More information can be found on the Department of Energy’s funding opportunities portal here.
Long-term goals on long-duration energy storage
As the penetration of renewable energy on the US grid grows, so too does the need for energy storage to balance out peaks and troughs in demand and production. The duration requirement of that storage also grows at higher percentages of renewables.
Lithium-ion batteries commonly used for grid storage are typically considered more cost-effective for durations of up to 4 hours. Although some recent projects announced will see 6- and even 8-hour lithium-ion systems deployed, the energy industry seeks viable alternatives for technologies that can offer scalable long-duration storage for several hours, overnight use, or in some cases even longer.
The state of California recently just paid out US$31 million funding for a hybrid microgrid using vanadium redox flow battery and zinc hybrid cathode battery technology, which is the first project to get funded from a US$380 million pot.

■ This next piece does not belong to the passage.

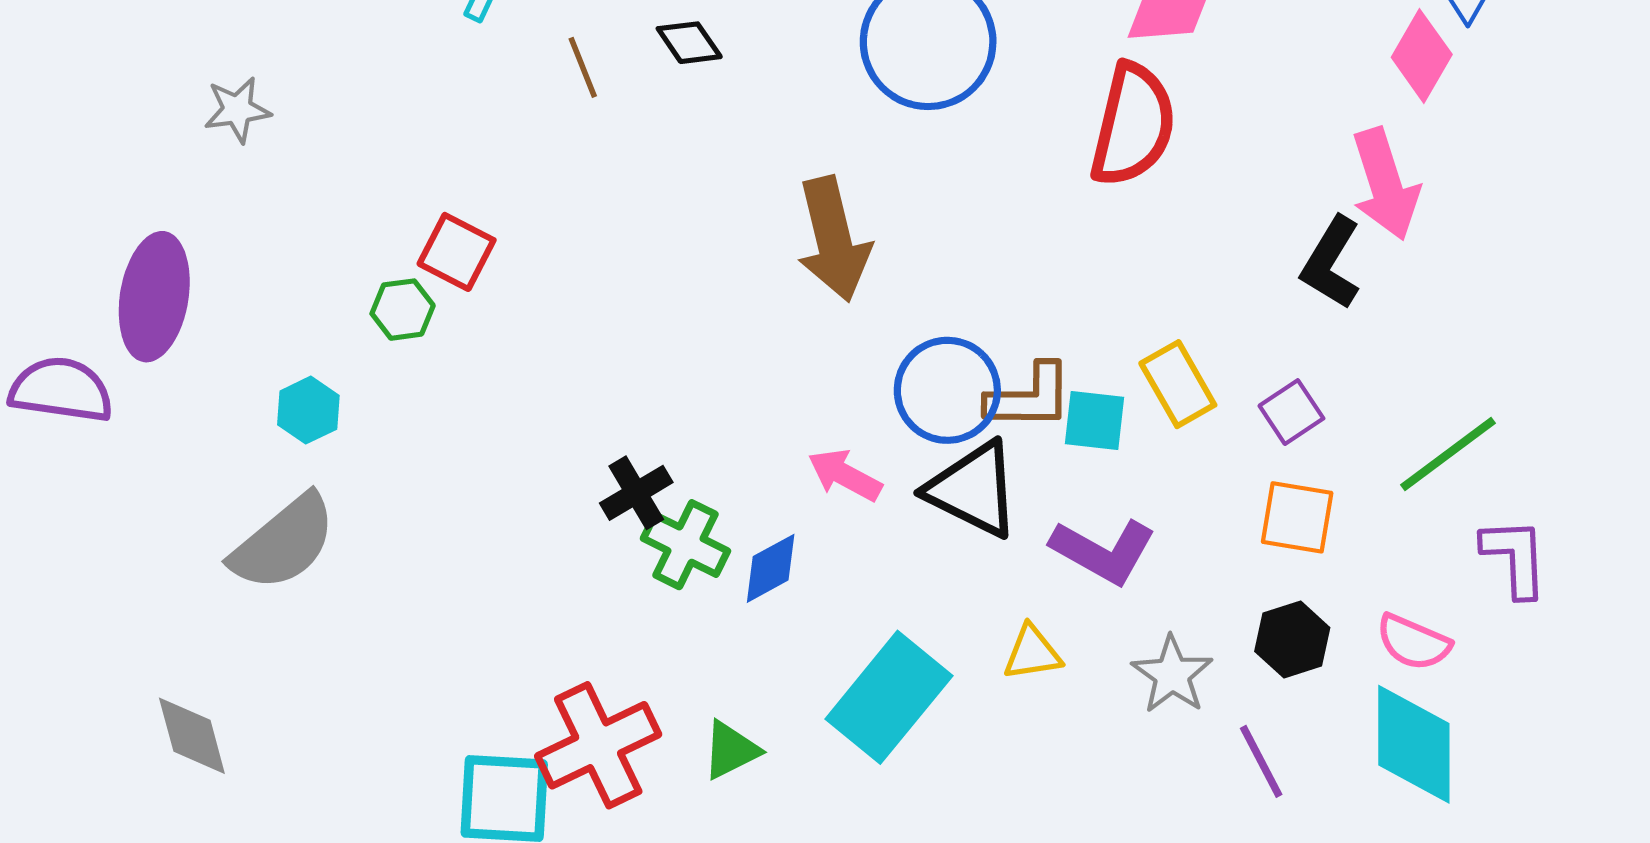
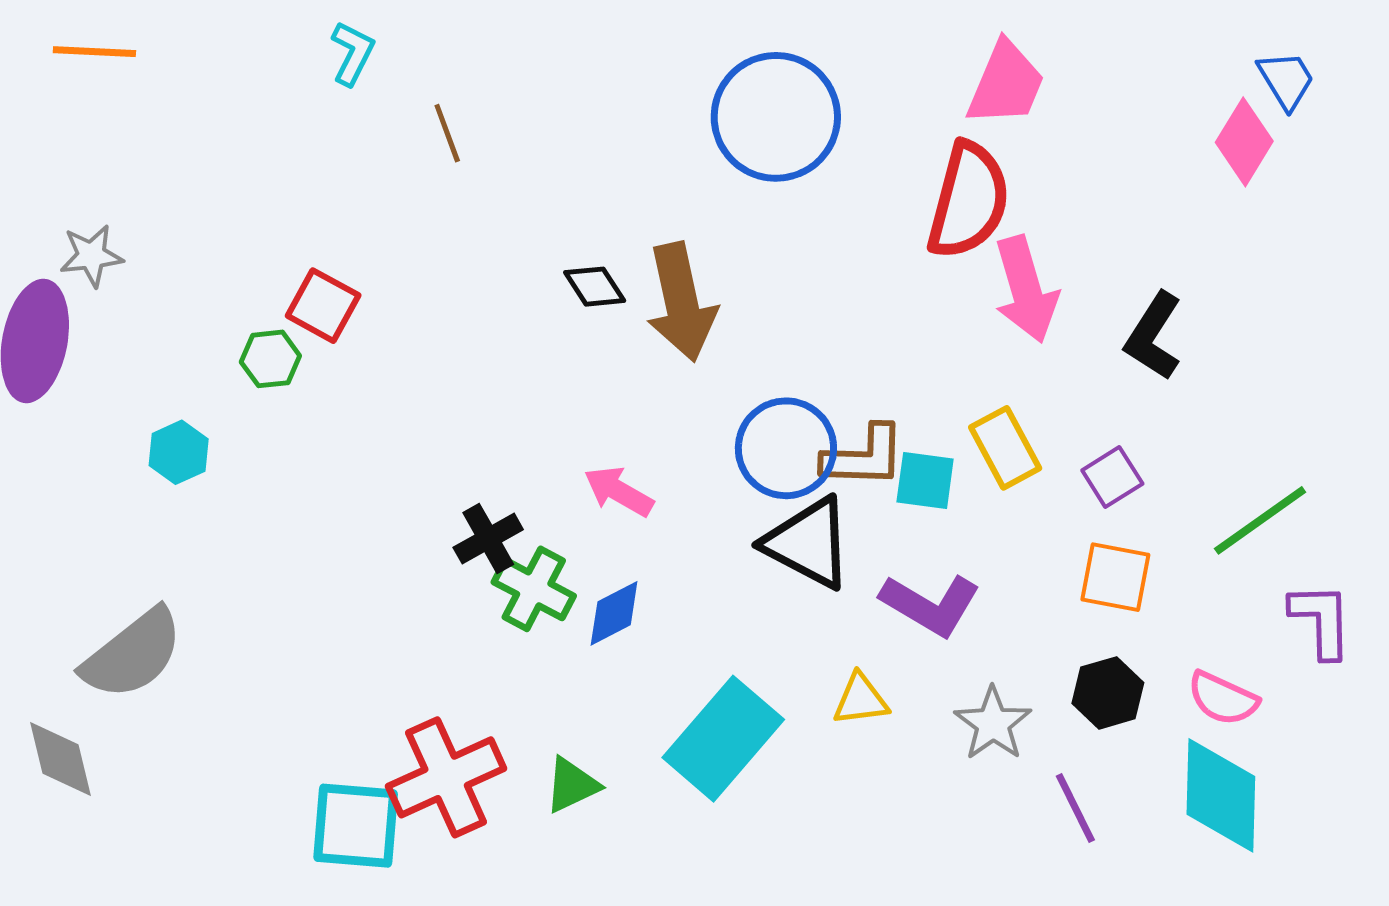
black diamond: (689, 43) -> (595, 287), moved
gray star: (237, 110) -> (91, 256), moved
pink arrow: (1385, 184) -> (1026, 289), moved
pink arrow: (845, 475) -> (619, 491), moved
gray semicircle: (283, 543) -> (133, 654), moved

It has been a strategic aim of the US government to reduce the cost of long-duration storage even during the term of Donald Trump as president, with the Energy Storage Grand Challenge competitive funding opportunity launched during his tenure.
However, as with other clean energy efforts, long-duration energy storage market seeding activity has stepped up since Joe Biden took office, with the DOE funding a new US$75 million centre for LDES research at Pacific Northwest National Laboratory (PNNL).
The Bipartisan Infrastructure Law, aka the Infrastructure Investment and Jobs Act, was a sort of companion piece to the more recently passed Inflation Reduction Act (IRA).
Biden described the pair as the greatest steps taken to fight climate change in US history, with the IRA offering incentives for downstream deployment of solar PV, wind and batteries, and the Bipartisan Infrastructure Law offering incentives and stimulus to the upstream, supply side of the clean energy sector.
Other Bipartisan Infrastructure Law initiatives underway include a US$335 million programme to support battery recycling and US$675 million funding for critical minerals R&D. A total of about US$7 billion support for domestic electric vehicle (EV) and stationary energy storage battery value chains will be paid out through the law.